Nastolatkowie chcieli byæ jak Marc Marquez, ale tylko zniszczyli boisko szkolne
W niewielkim Czerminie na terenie powiatu pleszewskiego być może wyrastają nam przyszli mistrzowie motosportu. Ale zanim sięgną po sportowe laury, będą jeszcze musieli sporo się nauczyć.
Na przykład tego, że technikę należy szkolić w przeznaczonych do tego miejscach, a nie na zadbanej murawie szkolnego boiska.
Dwóch chłopców w wieku 15 i 16 lat zniszczyło boisko kołami motoroweru. Zostali złapani i okazało się, że nie posiadali równiez uprawnień do kierowania tego typu pojazdem. Straty oszacowano na ok. 25 tys. złotych, a sprawa będzie miała swój finał w sądzie. Odpowiedzialność poniosą również rodzice niepełnoletnich, ponieważ udostępnili pojazd chłopcom bez uprawnień, czyli prawa jazdy kategorii AM.

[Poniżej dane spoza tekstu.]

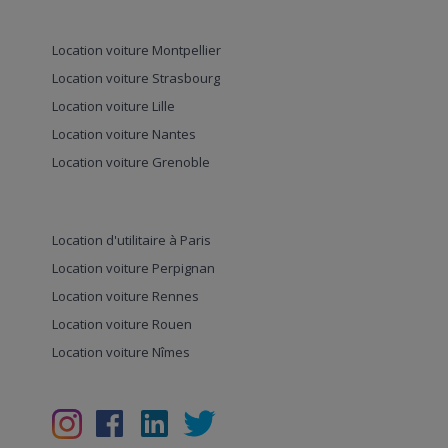
Location voiture Montpellier
Location voiture Strasbourg
Location voiture Lille
Location voiture Nantes
Location voiture Grenoble
Location d'utilitaire à Paris
Location voiture Perpignan
Location voiture Rennes
Location voiture Rouen
Location voiture Nîmes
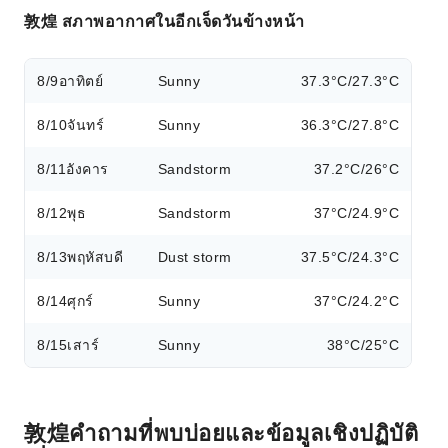
敦煌 สภาพอากาศในอีกเจ็ดวันข้างหน้า
8/9
อาทิตย์
Sunny
37.3°C/27.3°C
8/10
จันทร์
Sunny
36.3°C/27.8°C
8/11
อังคาร
Sandstorm
37.2°C/26°C
8/12
พุธ
Sandstorm
37°C/24.9°C
8/13
พฤหัสบดี
Dust storm
37.5°C/24.3°C
8/14
ศุกร์
Sunny
37°C/24.2°C
8/15
เสาร์
Sunny
38°C/25°C
敦煌คำถามที่พบบ่อยและข้อมูลเชิงปฏิบัติ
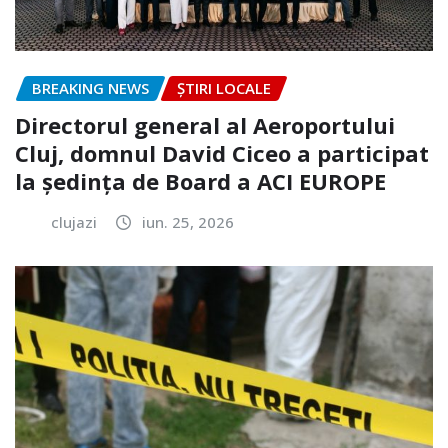
BREAKING NEWS
ȘTIRI LOCALE
Directorul general al Aeroportului
Cluj, domnul David Ciceo a participat
la ședința de Board a ACI EUROPE
clujazi
iun. 25, 2026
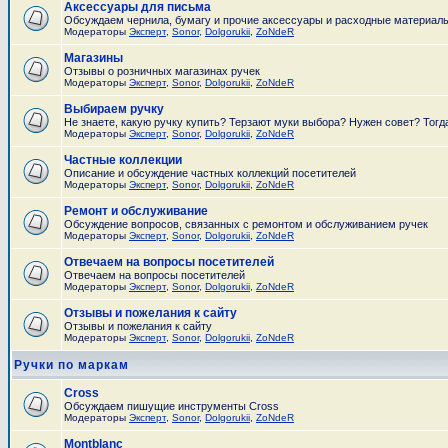
Аксессуары для письма
Обсуждаем чернила, бумагу и прочие аксессуары и расходные материал
Модераторы
Эксперт
,
Sonor
,
Dolgorukii
,
ZoNdeR
Магазины
Отзывы о розничных магазинах ручек
Модераторы
Эксперт
,
Sonor
,
Dolgorukii
,
ZoNdeR
Выбираем ручку
Не знаете, какую ручку купить? Терзают муки выбора? Нужен совет? Тогд
Модераторы
Эксперт
,
Sonor
,
Dolgorukii
,
ZoNdeR
Частные коллекции
Описание и обсуждение частных коллекций посетителей
Модераторы
Эксперт
,
Sonor
,
Dolgorukii
,
ZoNdeR
Ремонт и обслуживание
Обсуждение вопросов, связанных с ремонтом и обслуживанием ручек
Модераторы
Эксперт
,
Sonor
,
Dolgorukii
,
ZoNdeR
Отвечаем на вопросы посетителей
Отвечаем на вопросы посетителей
Модераторы
Эксперт
,
Sonor
,
Dolgorukii
,
ZoNdeR
Отзывы и пожелания к сайту
Отзывы и пожелания к сайту
Модераторы
Эксперт
,
Sonor
,
Dolgorukii
,
ZoNdeR
Ручки по маркам
Cross
Обсуждаем пишущие инструменты Cross
Модераторы
Эксперт
,
Sonor
,
Dolgorukii
,
ZoNdeR
Montblanc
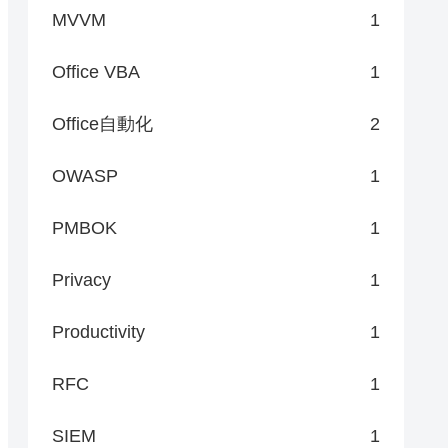
MVVM
1
Office VBA
1
Office自動化
2
OWASP
1
PMBOK
1
Privacy
1
Productivity
1
RFC
1
SIEM
1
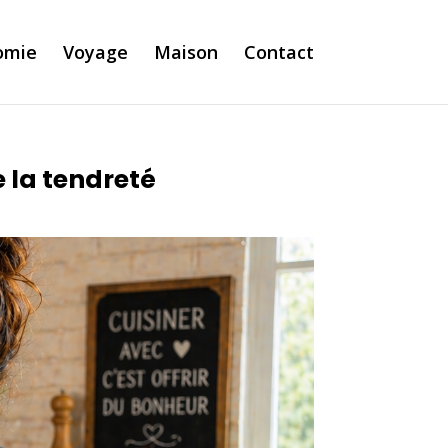
omie
Voyage
Maison
Contact
e la tendreté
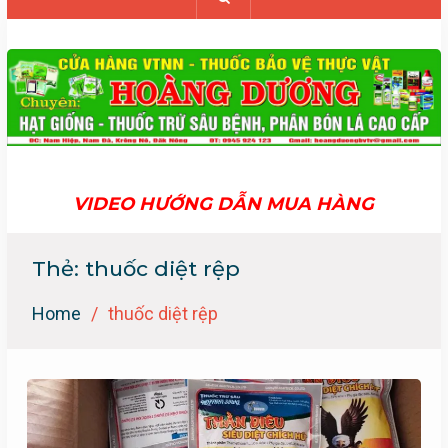
VIDEO HƯỚNG DẪN MUA HÀNG
Thẻ:
thuốc diệt rệp
Home
thuốc diệt rệp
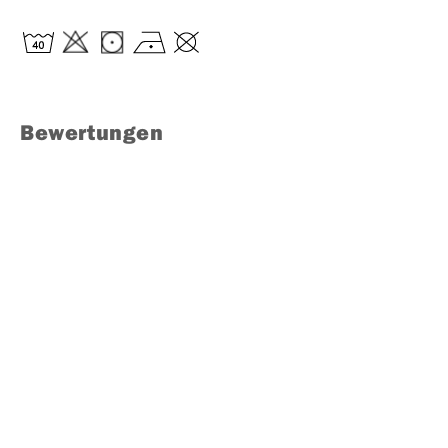
Bewertungen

Brak wyobraźni u nastolatków w zasadzie mnie nie dziwi, bo chyba większość z nas ma za sobą jakiś epizod z puli tzw. "błędów młodości". Z drugiej strony nawet 15 lat życia to już dość, żeby zdać sobie sprawę, że sieć kolein na boisku do gry w piłkę raczej nie uszczęśliwi dyrekcji szkoły i jej podopiecznych.
Swoją drogą, macie jakieś "osiągnięcia" z kategorii powyżej, o których wolelibyście zapomnieć? U mnie będzie to zjazd motorynką z nadodrzańskiej skarpy. Niestety to były wysokie wały i nikłe umiejętności kierowcy, więc motorynka wylądowała w rzece. Sytuacja była trudna z jeszcze jednego względu. To wychuchane, czerwone maleństwo nie należało do mnie, tylko do kolegi… Co ciekawe, zniósł to mężnie i dalej się kolegowaliśmy. Motorynkę wyciągnęliśmy.